RECORDED DATA:

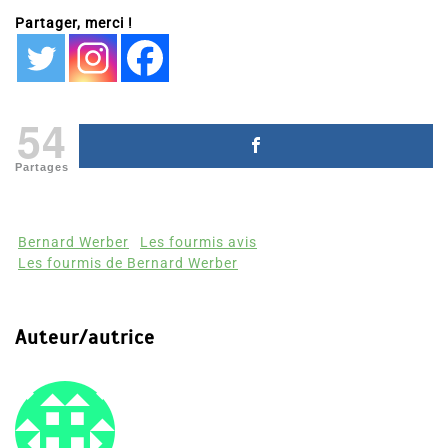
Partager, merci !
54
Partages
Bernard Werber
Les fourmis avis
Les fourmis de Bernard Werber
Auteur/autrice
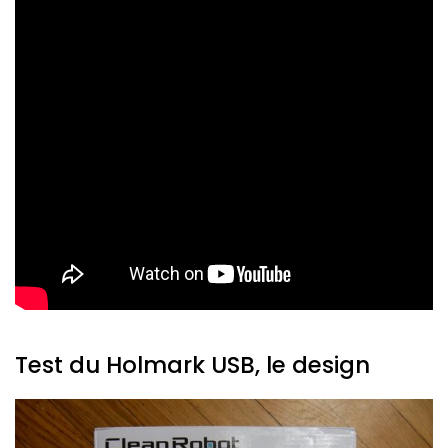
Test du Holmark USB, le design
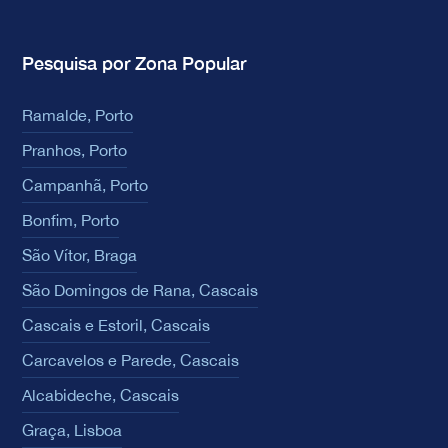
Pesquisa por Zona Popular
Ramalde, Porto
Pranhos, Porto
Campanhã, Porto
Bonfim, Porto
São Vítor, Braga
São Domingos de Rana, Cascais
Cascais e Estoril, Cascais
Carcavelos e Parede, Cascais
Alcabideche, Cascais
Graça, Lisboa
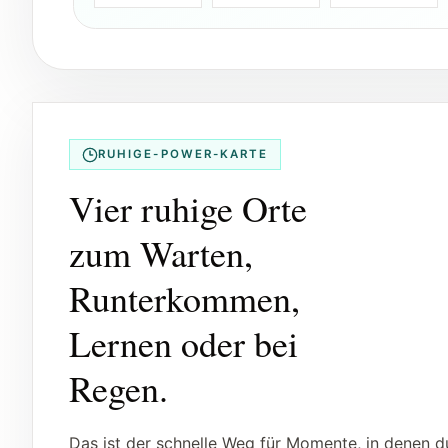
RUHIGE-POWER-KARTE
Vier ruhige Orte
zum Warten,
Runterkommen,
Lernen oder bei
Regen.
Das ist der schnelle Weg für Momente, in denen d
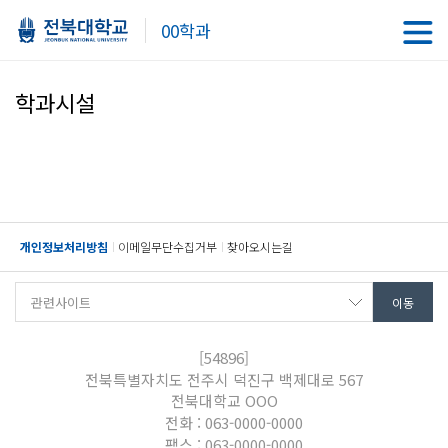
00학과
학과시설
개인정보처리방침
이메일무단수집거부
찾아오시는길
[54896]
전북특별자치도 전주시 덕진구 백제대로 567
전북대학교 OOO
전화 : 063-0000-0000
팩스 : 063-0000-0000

==

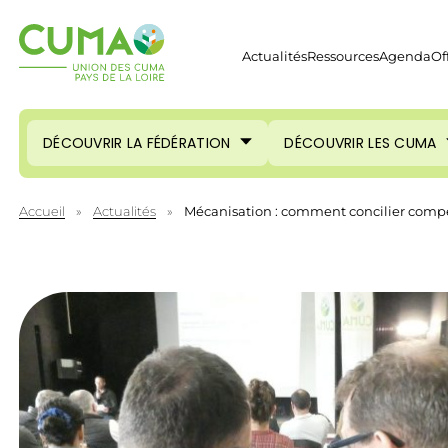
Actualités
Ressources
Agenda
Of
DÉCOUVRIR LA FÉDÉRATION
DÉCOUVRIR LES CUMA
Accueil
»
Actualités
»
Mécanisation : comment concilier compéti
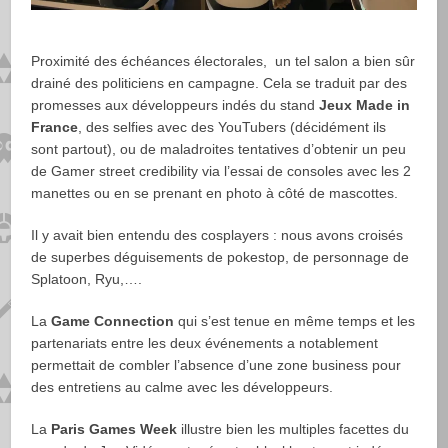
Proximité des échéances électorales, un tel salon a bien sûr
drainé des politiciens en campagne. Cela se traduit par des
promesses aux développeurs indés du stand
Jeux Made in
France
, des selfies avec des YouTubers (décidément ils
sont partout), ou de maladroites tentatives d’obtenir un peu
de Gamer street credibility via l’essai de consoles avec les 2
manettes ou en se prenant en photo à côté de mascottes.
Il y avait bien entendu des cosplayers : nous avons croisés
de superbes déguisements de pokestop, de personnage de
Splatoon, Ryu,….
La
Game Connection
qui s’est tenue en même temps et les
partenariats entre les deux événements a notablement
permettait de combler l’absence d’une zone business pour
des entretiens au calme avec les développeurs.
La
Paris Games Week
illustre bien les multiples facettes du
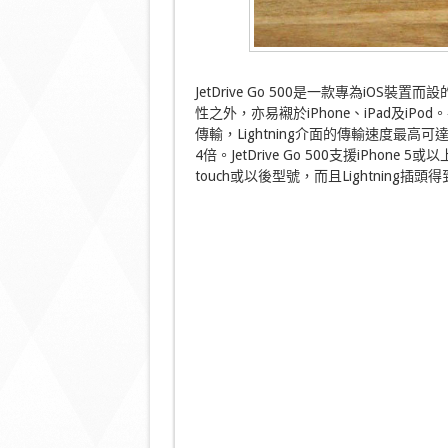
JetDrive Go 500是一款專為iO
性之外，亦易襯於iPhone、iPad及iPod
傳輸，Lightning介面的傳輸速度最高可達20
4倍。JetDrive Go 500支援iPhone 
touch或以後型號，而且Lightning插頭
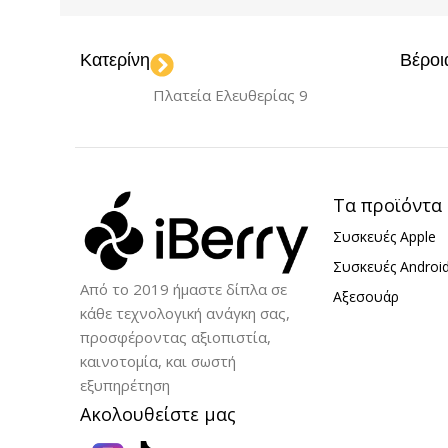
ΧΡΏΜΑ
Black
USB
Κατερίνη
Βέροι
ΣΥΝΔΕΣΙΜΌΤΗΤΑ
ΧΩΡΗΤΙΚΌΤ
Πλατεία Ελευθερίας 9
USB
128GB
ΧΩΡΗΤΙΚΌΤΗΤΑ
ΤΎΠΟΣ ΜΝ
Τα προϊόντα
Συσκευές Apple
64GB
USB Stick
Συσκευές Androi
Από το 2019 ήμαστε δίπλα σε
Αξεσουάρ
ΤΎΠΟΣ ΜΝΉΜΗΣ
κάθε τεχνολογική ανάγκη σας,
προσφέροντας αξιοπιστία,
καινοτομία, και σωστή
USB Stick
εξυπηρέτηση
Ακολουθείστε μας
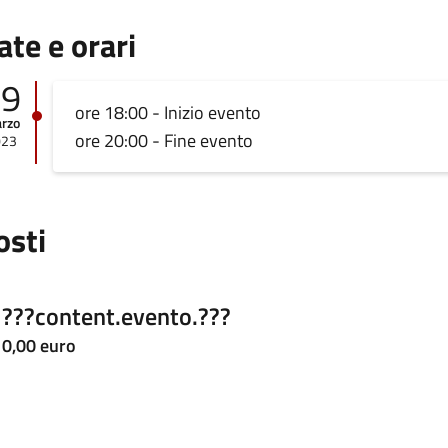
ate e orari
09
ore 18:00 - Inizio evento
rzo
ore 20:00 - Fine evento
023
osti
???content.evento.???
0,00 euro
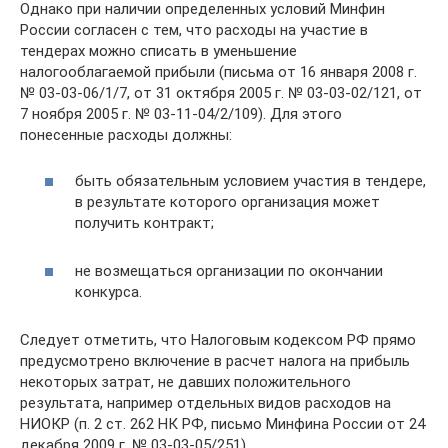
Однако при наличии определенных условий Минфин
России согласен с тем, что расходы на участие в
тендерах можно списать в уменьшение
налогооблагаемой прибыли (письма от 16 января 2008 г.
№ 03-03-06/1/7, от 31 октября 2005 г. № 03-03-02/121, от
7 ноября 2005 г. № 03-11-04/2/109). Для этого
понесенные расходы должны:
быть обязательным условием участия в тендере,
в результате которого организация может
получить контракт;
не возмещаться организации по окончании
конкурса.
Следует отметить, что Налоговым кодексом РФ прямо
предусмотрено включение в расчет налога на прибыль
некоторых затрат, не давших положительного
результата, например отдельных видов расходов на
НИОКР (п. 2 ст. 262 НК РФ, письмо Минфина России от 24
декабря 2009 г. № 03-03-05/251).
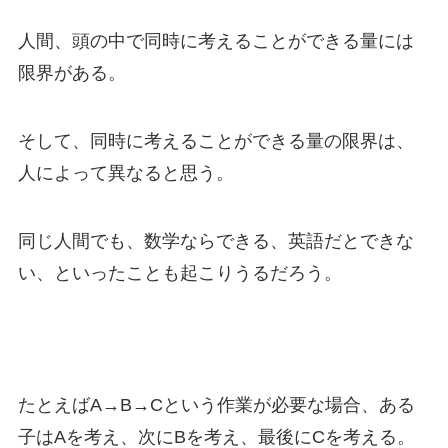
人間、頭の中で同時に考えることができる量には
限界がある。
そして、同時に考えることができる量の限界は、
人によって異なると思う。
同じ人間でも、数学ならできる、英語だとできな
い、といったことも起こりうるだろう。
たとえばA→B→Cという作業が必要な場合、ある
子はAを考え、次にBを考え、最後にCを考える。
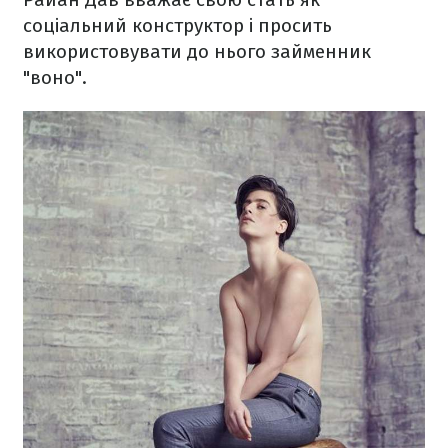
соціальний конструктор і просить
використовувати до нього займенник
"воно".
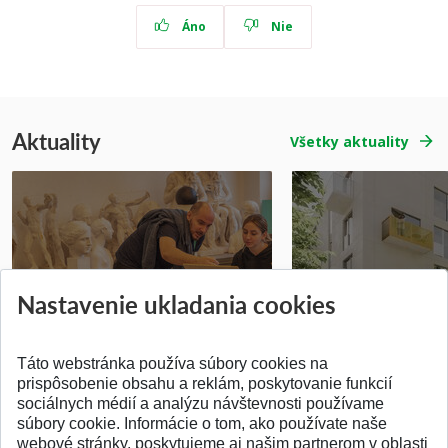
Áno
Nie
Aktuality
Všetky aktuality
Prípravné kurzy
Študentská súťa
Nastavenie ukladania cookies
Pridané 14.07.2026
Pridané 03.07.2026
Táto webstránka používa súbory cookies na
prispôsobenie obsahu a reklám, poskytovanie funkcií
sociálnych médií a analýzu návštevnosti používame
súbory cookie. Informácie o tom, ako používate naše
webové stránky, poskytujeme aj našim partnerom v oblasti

...

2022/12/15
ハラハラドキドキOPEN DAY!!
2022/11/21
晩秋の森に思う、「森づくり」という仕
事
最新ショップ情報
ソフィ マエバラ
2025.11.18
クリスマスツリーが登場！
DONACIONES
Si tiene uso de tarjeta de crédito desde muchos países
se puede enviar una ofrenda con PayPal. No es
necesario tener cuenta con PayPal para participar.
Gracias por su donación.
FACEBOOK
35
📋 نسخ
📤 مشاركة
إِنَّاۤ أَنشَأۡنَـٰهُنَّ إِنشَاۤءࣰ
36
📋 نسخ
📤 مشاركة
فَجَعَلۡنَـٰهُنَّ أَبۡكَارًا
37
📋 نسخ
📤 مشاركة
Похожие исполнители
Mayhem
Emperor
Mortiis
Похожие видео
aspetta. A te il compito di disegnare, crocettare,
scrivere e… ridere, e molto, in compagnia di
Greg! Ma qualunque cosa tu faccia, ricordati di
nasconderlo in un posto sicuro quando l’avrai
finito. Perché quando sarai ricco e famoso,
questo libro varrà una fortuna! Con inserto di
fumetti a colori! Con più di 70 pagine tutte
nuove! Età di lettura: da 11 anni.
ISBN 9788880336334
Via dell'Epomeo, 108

TRY IT: Go through the material above and output exactly the lines from the one containing "questo libro varrà" through the one containing "Via dell'Epomeo, 108".

ANSWER:
questo libro varrà una fortuna! Con inserto di
fumetti a colori! Con più di 70 pagine tutte
nuove! Età di lettura: da 11 anni.
ISBN 9788880336334
Via dell'Epomeo, 108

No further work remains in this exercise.